In France and Poland, recommendations for rabies PEP (both vaccine and immunoglobulin) followed national guidelines and/or WHO guidelines which recommend that people should receive PEP when bitten by an animal suspected to be infected by rabies. Clinicians make an individual risk assessment for each patient bitten or scratched, and decide to administer rabies vaccine with or without immunoglobulins according to the general recommendations, epidemiological data and the category of the bite. The veterinary situation is taken into account in this assessment, namely the species of the biting animal and the possibility of carrying out examination of the animal  if it can be identified. Although no study has investigated the actual prescription practices, it is suspected that some PEP prescriptions are not based on the guidelines [19]. In Europe, practices vary, relying either on special anti-rabies centres (such as in France) or on private general practices (such as in Germany). Furthermore, there seems to be large variations in the use of PEP and especially RIG between European countries, with some countries overreacting (for example France) and others underprescribing (like Poland).
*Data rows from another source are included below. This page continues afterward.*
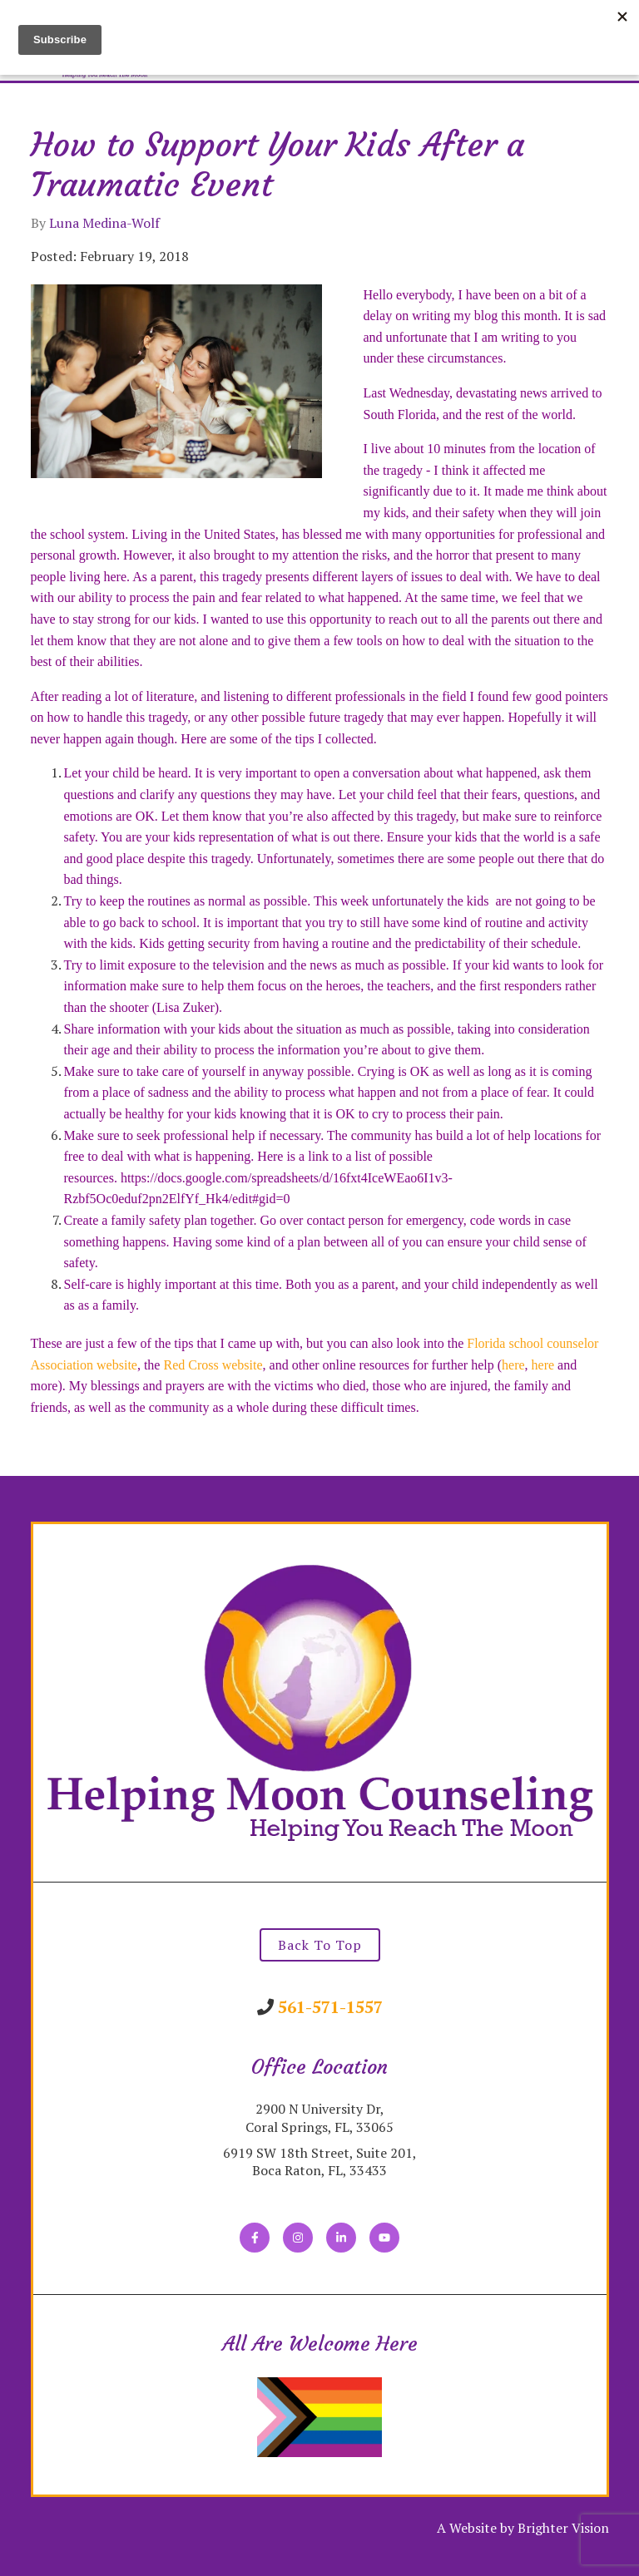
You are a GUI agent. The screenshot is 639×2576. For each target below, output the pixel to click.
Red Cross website (212, 1365)
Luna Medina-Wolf (104, 222)
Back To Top (320, 1945)
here (513, 1365)
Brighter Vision (563, 2528)
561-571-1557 (330, 2007)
Therefore, it would be important to review and analyse practices in the EU, as has been done in North American countries [20].
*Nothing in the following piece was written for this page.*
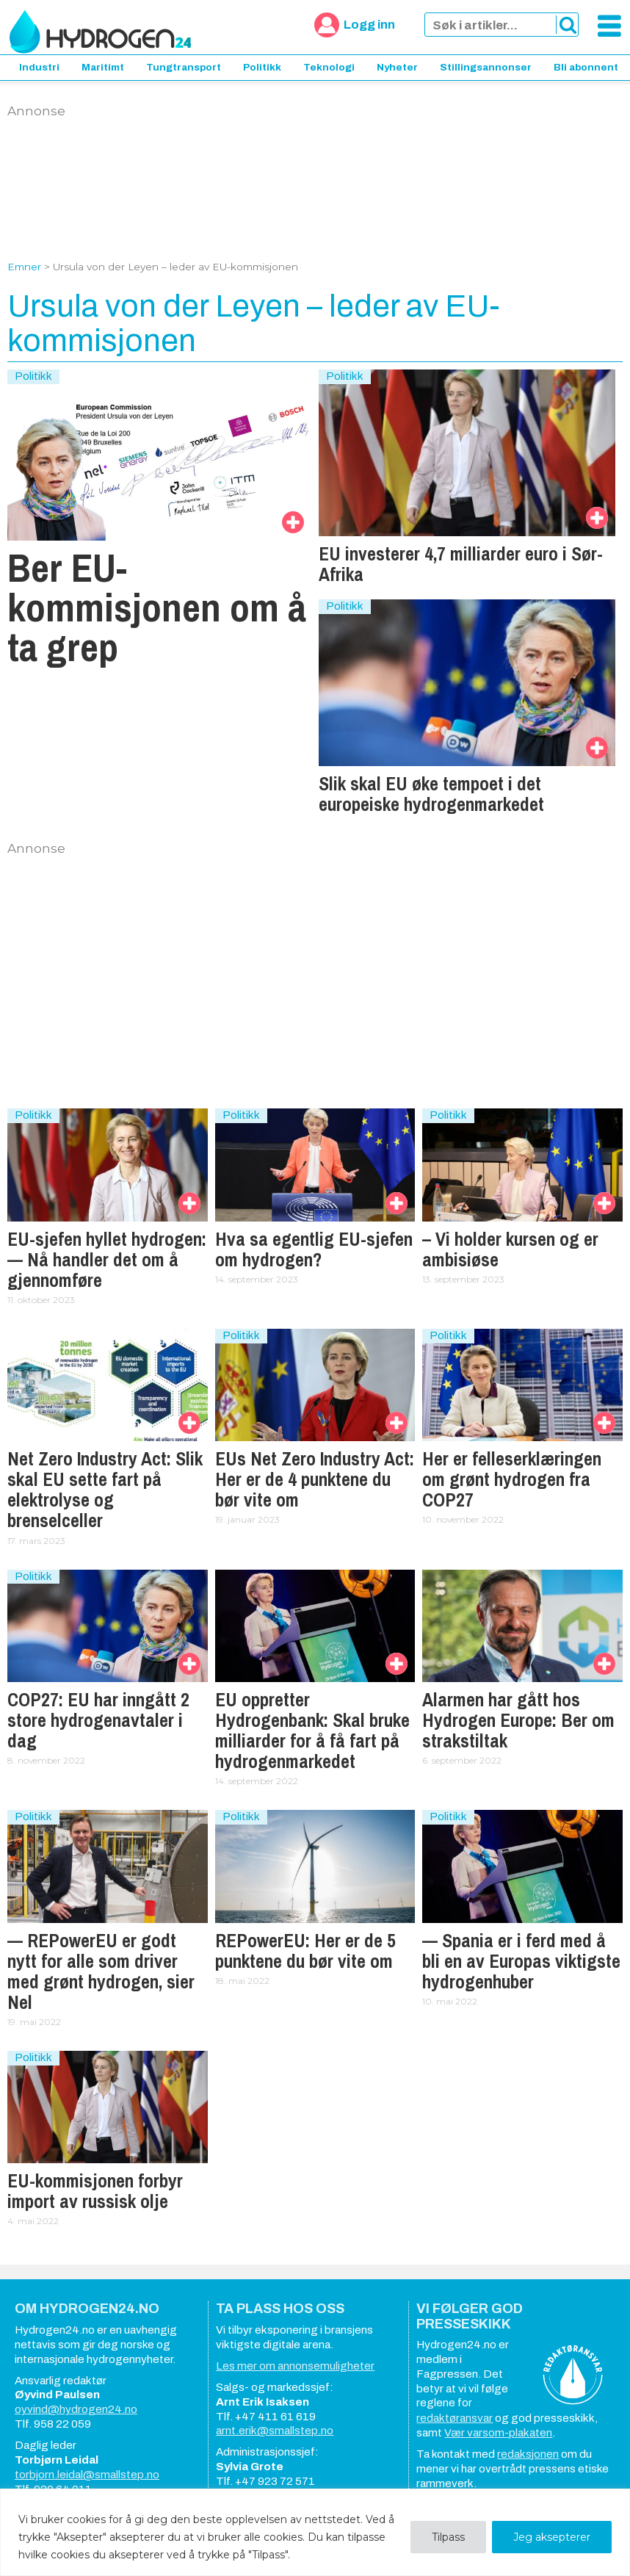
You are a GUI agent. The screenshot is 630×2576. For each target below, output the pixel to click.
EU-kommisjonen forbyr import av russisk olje (95, 2191)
The risk of a potential shortage of rabies vaccine seems limited in Europe. However, it is important to note that the risk of a potential shortage of RIG in the event of an unplanned increase in demand or a limitation in supply is shared by many countries in Europe and other continents [8,21-23]. The availability of other RIG that have proved their efficacy and safety and that are presently not widely licensed in this area constitutes a possible alternative.

Note added in proof
Since the time of submission of this paper, an European consultation was conducted at the European Centre for Disease Prevention and Control (ECDC) in Stockholm on 15 January 2009. The group of experts gathered at this occasion further emphasised the need to review the rabies epidemiological situation in Europe. It also recommended to map practices and usage of anti-rabies biological products in Europe in order to be able to propose effective options for optimisation, as has been done for other vaccines [24]. The conclusions of this meeting will be available from ECDC.